Twitter, which employs 5,000 people, has ordered its staff to stay at home in the current crisis and told them they never have to come back to the office if they don’t want to. No, they haven’t all been fired, it is simply following a growing trend of allowing its workforce to work remotely from home. Many companies in different industries in the UK are following suit.
The trend has its roots in the San Francisco Bay area, where exceptionally high salaries and cost of living have meant companies have resorted to people working from home to reduce costs and enhance their appeal to prospective employees.
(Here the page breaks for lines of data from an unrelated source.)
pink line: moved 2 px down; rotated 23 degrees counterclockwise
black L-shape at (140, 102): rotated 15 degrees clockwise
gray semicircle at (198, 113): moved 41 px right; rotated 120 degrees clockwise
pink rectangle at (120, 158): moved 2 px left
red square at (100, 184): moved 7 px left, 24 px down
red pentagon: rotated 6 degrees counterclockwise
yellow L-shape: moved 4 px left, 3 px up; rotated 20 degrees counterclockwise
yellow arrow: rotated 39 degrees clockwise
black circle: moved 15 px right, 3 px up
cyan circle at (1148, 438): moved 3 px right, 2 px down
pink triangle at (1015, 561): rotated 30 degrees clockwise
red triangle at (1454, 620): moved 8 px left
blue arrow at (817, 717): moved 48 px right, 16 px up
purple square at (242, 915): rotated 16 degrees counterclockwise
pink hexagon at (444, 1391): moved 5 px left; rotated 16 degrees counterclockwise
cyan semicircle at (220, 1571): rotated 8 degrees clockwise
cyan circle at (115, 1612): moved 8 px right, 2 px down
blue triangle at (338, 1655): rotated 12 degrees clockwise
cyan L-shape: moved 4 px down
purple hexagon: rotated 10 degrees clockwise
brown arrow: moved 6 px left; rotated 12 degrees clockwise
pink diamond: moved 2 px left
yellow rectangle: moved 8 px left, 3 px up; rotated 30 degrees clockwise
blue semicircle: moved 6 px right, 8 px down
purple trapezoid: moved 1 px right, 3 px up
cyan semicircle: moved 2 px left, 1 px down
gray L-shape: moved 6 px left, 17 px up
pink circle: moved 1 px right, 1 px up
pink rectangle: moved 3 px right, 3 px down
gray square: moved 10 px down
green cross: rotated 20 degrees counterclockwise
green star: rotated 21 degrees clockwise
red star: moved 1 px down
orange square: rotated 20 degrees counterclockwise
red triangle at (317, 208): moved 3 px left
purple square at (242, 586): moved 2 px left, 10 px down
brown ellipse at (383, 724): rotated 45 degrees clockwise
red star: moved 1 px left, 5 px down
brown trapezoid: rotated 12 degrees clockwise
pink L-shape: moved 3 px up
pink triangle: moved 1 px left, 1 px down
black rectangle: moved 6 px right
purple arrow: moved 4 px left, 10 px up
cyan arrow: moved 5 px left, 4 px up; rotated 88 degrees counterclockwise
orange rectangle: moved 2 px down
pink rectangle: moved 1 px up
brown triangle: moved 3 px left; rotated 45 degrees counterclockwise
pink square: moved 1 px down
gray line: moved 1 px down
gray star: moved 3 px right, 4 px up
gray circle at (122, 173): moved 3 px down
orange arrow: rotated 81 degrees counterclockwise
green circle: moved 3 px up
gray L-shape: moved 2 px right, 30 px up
The COVID-19 crisis has accelerated the trend across multiple industries, and it is now rapidly spreading elsewhere.
What does the trend mean for the housing market, particularly in London?
According to one report, the number of people working from home has risen by a fifth in the last ten years and if this trend were to continue at the same rate, around 2.1 million people could be working full time at home by 2040 – and that was before the recent lockdown.
Ask any one of the thousands of people living in the commuter belt surrounding London whether they enjoy their daily commute (often up to two hours each way) on crowded public transport and at an exorbitant cost and you will receive a very short reply, which would be unprintable here.
The current crisis has shown that working from home does not necessarily mean a reduction in productivity and the financial and ancillary benefits can be considerable, both for companies and employees.
Will people want to go back to the daily grind of commuting when they have enjoyed the alternative? Some will, but for many, the answer is ‘No, definitely not’. As we all know, once the genie is out of the bottle it is difficult to get back in.
Demand in London is not going to disappear overnight so the effect on house prices in the short term should be minimal. Nevertheless, this seismic change will impact the market and it is a question of ‘when’ and not ‘if’.